Attending the DigitalNow conference in Austin last week was great experience. I was surrounded by the uber game-changers, innovators, and disrupters in the association industry. Artificial intelligence, eco mapping, and voice interaction played supporting roles, but digital transformation was the star. If you’re not as immersed in all things technical as I am, you might be wondering what that means. Are associations migrating to a digisphere where cyborgs and bots will replace us lowly humans? Well, not yet, at least. Conference thought leaders describe digital transformation like this:
. . .the convergence of digital technologies applied to organizational activities, processes, competencies, data, intelligence, and models yielding significant efficiencies, service, and market opportunities for associations and not-for-profits.

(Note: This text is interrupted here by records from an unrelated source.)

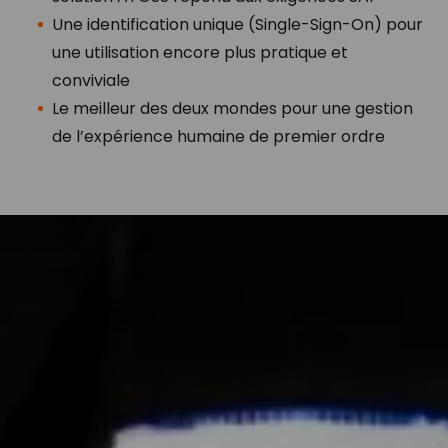
Une identification unique (Single-Sign-On) pour
une utilisation encore plus pratique et
conviviale
Le meilleur des deux mondes pour une gestion
de l’expérience humaine de premier ordre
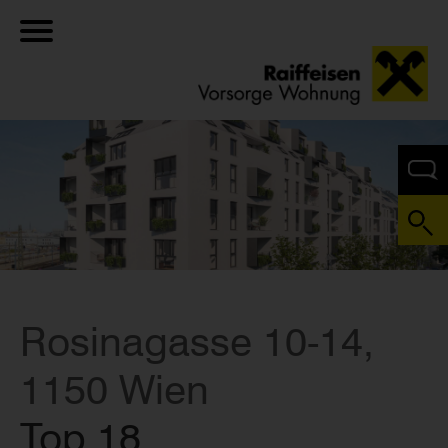
Rosinagasse 10-14,
1150 Wien
Top 18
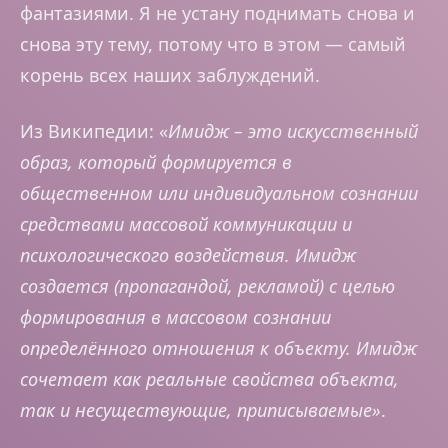
фантазиями. Я не устану поднимать снова и
снова эту тему, потому что в этом — самый
корень всех наших заблуждений.
Из Википедии: «
Имидж – это искусственный
образ, который формируется в
общественном или индивидуальном сознании
средствами массовой коммуникации и
психологического воздействия. Имидж
создается (пропагандой, рекламой) с целью
формирования в массовом сознании
определённого отношения к объекту. Имидж
сочетает как реальные свойства объекта,
так и несуществующие, приписываемые»
.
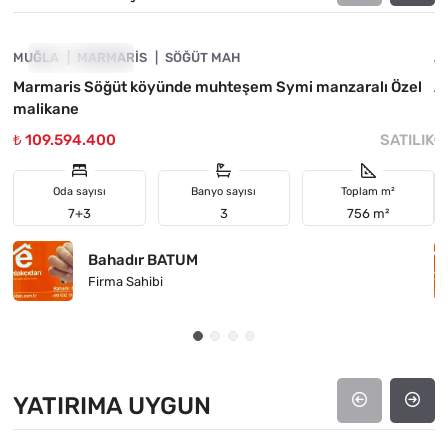
MUĞLA
FIYATI DÜŞTÜ
MARMARIS
SÖĞÜT MAH
A
Marmaris Söğüt köyünde muhteşem Symi manzaralı Özel
Ay
malikane
₺ 109.594.400
SATILIK
₺
Oda sayısı
Banyo sayısı
Toplam m²
7+3
3
756 m²
Bahadır BATUM
Firma Sahibi
YATIRIMA UYGUN
4890-1005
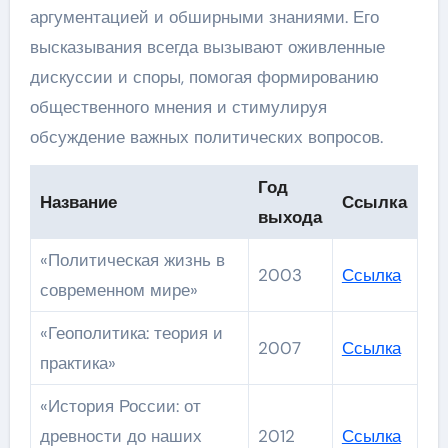
аргументацией и обширными знаниями. Его
высказывания всегда вызывают оживленные
дискуссии и споры, помогая формированию
общественного мнения и стимулируя
обсуждение важных политических вопросов.
Год
Название
Ссылка
выхода
«Политическая жизнь в
2003
Ссылка
современном мире»
«Геополитика: теория и
2007
Ссылка
практика»
«История России: от
древности до наших
2012
Ссылка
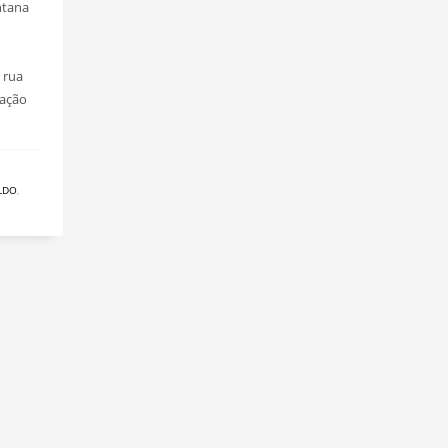
ntana
 rua
 ação
LDO
,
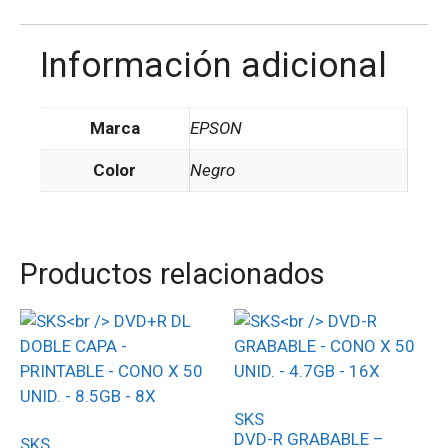
Información adicional
Marca
EPSON
Color
Negro
Productos relacionados
SKS
DVD-R GRABABLE –
SKS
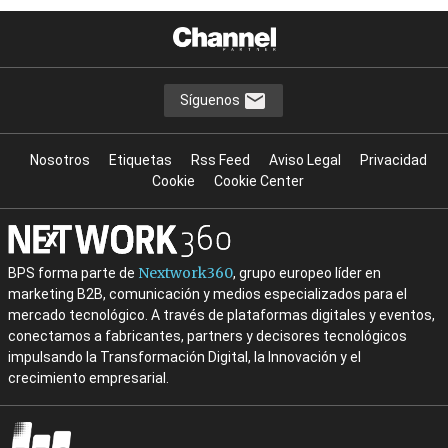
Síguenos
Nosotros
Etiquetas
Rss Feed
Aviso Legal
Privacidad
Cookie
Cookie Center
Nextwork360
BPS forma parte de
, grupo europeo líder en
marketing B2B, comunicación y medios especializados para el
mercado tecnológico. A través de plataformas digitales y eventos,
conectamos a fabricantes, partners y decisores tecnológicos
impulsando la Transformación Digital, la Innovación y el
crecimiento empresarial.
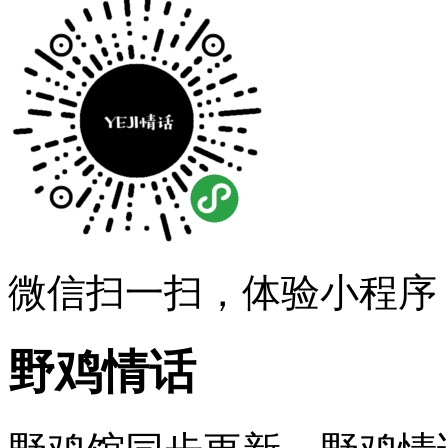
微信扫一扫，体验小程序
野鸡情话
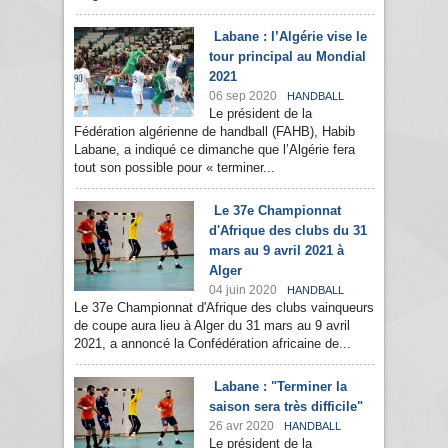
Labane : l’Algérie vise le
tour principal au Mondial
2021
06 sep 2020
HANDBALL
Le président de la
Fédération algérienne de handball (FAHB), Habib
Labane, a indiqué ce dimanche que l’Algérie fera
tout son possible pour « terminer...
Le 37e Championnat
d'Afrique des clubs du 31
mars au 9 avril 2021 à
Alger
04 juin 2020
HANDBALL
Le 37e Championnat d'Afrique des clubs vainqueurs
de coupe aura lieu à Alger du 31 mars au 9 avril
2021, a annoncé la Confédération africaine de...
Labane : "Terminer la
saison sera très difficile"
26 avr 2020
HANDBALL
Le président de la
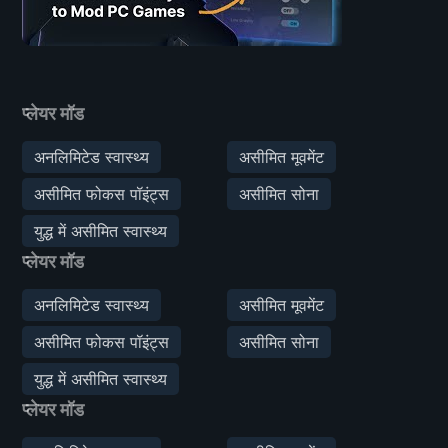
प्लेयर मॉड
अनलिमिटेड स्वास्थ्य
असीमित मूवमेंट
असीमित फोकस पॉइंट्स
असीमित सोना
युद्ध में असीमित स्वास्थ्य
प्लेयर मॉड
अनलिमिटेड स्वास्थ्य
असीमित मूवमेंट
असीमित फोकस पॉइंट्स
असीमित सोना
युद्ध में असीमित स्वास्थ्य
प्लेयर मॉड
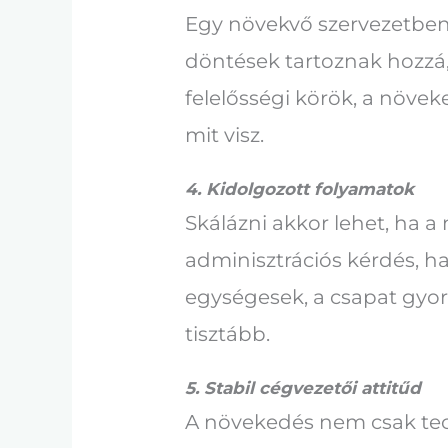
Egy növekvő szervezetben f
döntések tartoznak hozzá,
felelősségi körök, a növek
mit visz.
4. Kidolgozott folyamatok
Skálázni akkor lehet, ha 
adminisztrációs kérdés, 
egységesek, a csapat gyor
tisztább.
5. Stabil cégvezetői attitűd
A növekedés nem csak tech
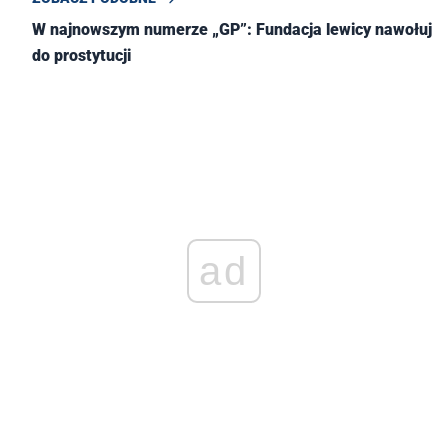
W najnowszym numerze „GP”: Fundacja lewicy nawołuje
do prostytucji
ad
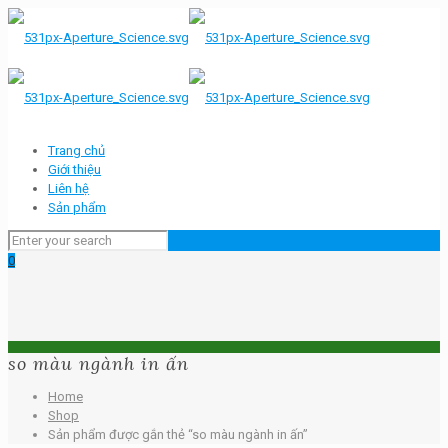
Trang chủ
Giới thiệu
Liên hệ
Sản phẩm
0
so màu ngành in ấn
Home
Shop
Sản phẩm được gắn thẻ “so màu ngành in ấn”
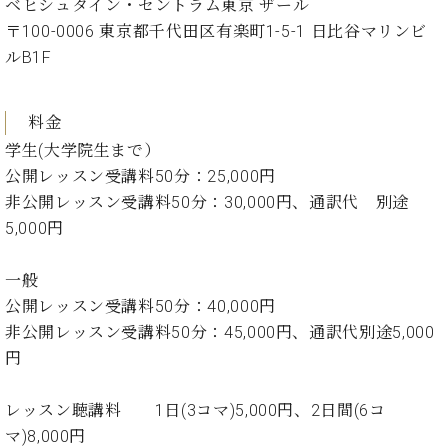
ベヒシュタイン・セントラム東京 ザール
ク
〒100-0006 東京都千代田区有楽町1-5-1 日比谷マリンビ
セ
ス
ルB1F
お
問
料金
い
合
学生(大学院生まで）
わ
公開レッスン受講料50分：25,000円
せ
非公開レッスン受講料50分：30,000円、通訳代 別途
5,000円
ア
一般
ー
公開レッスン受講料50分：40,000円
テ
非公開レッスン受講料50分：45,000円、通訳代別途5,000
ィ
ス
円
ト
カ
レッスン聴講料 1日(3コマ)5,000円、2日間(6コ
ス
タ
マ)8,000円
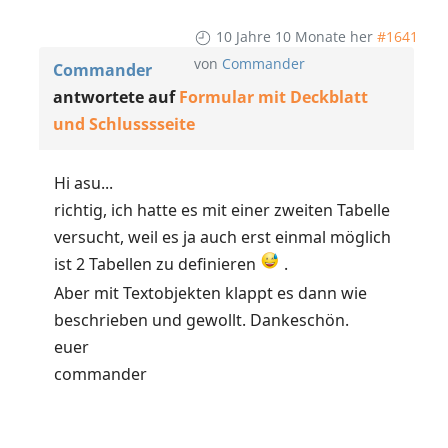
10 Jahre 10 Monate her
#1641
von
Commander
Commander
antwortete auf
Formular mit Deckblatt
und Schlusssseite
Hi asu...
richtig, ich hatte es mit einer zweiten Tabelle
versucht, weil es ja auch erst einmal möglich
ist 2 Tabellen zu definieren
.
Aber mit Textobjekten klappt es dann wie
beschrieben und gewollt. Dankeschön.
euer
commander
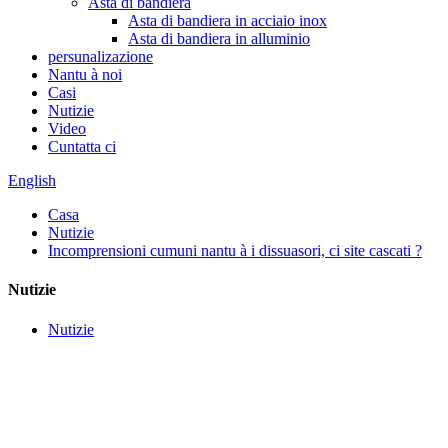
Asta di bandiera
Asta di bandiera in acciaio inox
Asta di bandiera in alluminio
persunalizazione
Nantu à noi
Casi
Nutizie
Video
Cuntatta ci
English
Casa
Nutizie
Incomprensioni cumuni nantu à i dissuasori, ci site cascati ?
Nutizie
Nutizie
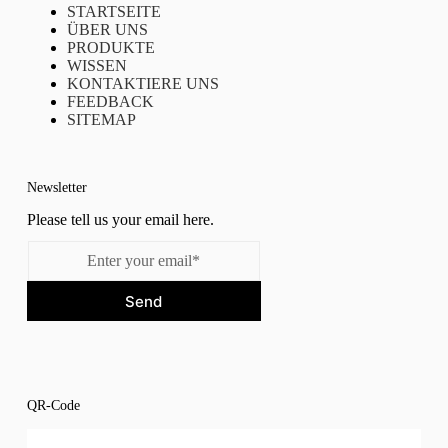
STARTSEITE
ÜBER UNS
PRODUKTE
WISSEN
KONTAKTIERE UNS
FEEDBACK
SITEMAP
Newsletter
Please tell us your email here.
Send
QR-Code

Leveraging this mix of digital technologies, operational execution, and their accelerating impact across society in a strategic and prioritized way will present and ensure a future that supports and advances the organization’s mission and relevance.
In other words, a digital transformation happens when you harness the full potential of technology to maximize performance, production, and service throughout your organization. No department remains untouched. From membership to marketing, technology saturates every business line. In a perfect world, we are working smarter, faster and better as a result. Access to data and analytics is putting our members up-close-and-personal where they should be. Our organization’s relationships are broader and deeper than we ever could have imagined.
Roadblocks to achieving this state of electronic nirvana were also one of the conference themes. Not surprisingly, the human factor looms large. Veteran association professionals have probably already experienced most of the issues that are identified as contributing to failure:
· A non-supportive culture
· Lack of alignment of staff and volunteer leadership
· Not attracting and growing the right talent
· Fighting the legacy battle
· Inability to apply the right data and analytics
As I listened to the presentations, I had to consider the irony of the fact that I’ve been dealing with these challenges throughout my career. Even in my early days as a neophyte in the tech space, which at that time occupied only a very tiny place in the overall scope of association activities, one of my biggest challenges was bringing all the important players on board. It occurred to me that there are some important lessons to be learned from my early experiences.
In the next few blogs, I’m going to retrace my steps in the hope of bringing you insights into managing the opportunities and hazards of this brave new world that is shredding tradition and reassembling the pieces in unfamiliar configurations. As an entrepreneur, I push my clients to embrace innovation before they are forced to change. But I also believe that the elements of success, in any new venture, are learned over years of experience and remain constant.
My professional journey began at a time when mastering technology meant learning to use an intriguing new machine on my desktop. Because I was curious and driven to understand how things work, I was quickly identified as the most likely person to tackle thorny computer issues. Being among the few who approached these brain-teasers with unbridled enthusiasm also probably made me a likely candidate. It’s been quite an adventure untangling websites that seemed hopelessly twisted and convincing reluctant followers to stick a toe into cyberspace. The excitement and innovation at DigitalNow sent me back in time to the thrill of those early experiences. I’m eager to share some of the events from my career that have prepared me to guide others through the maze of digital transformation.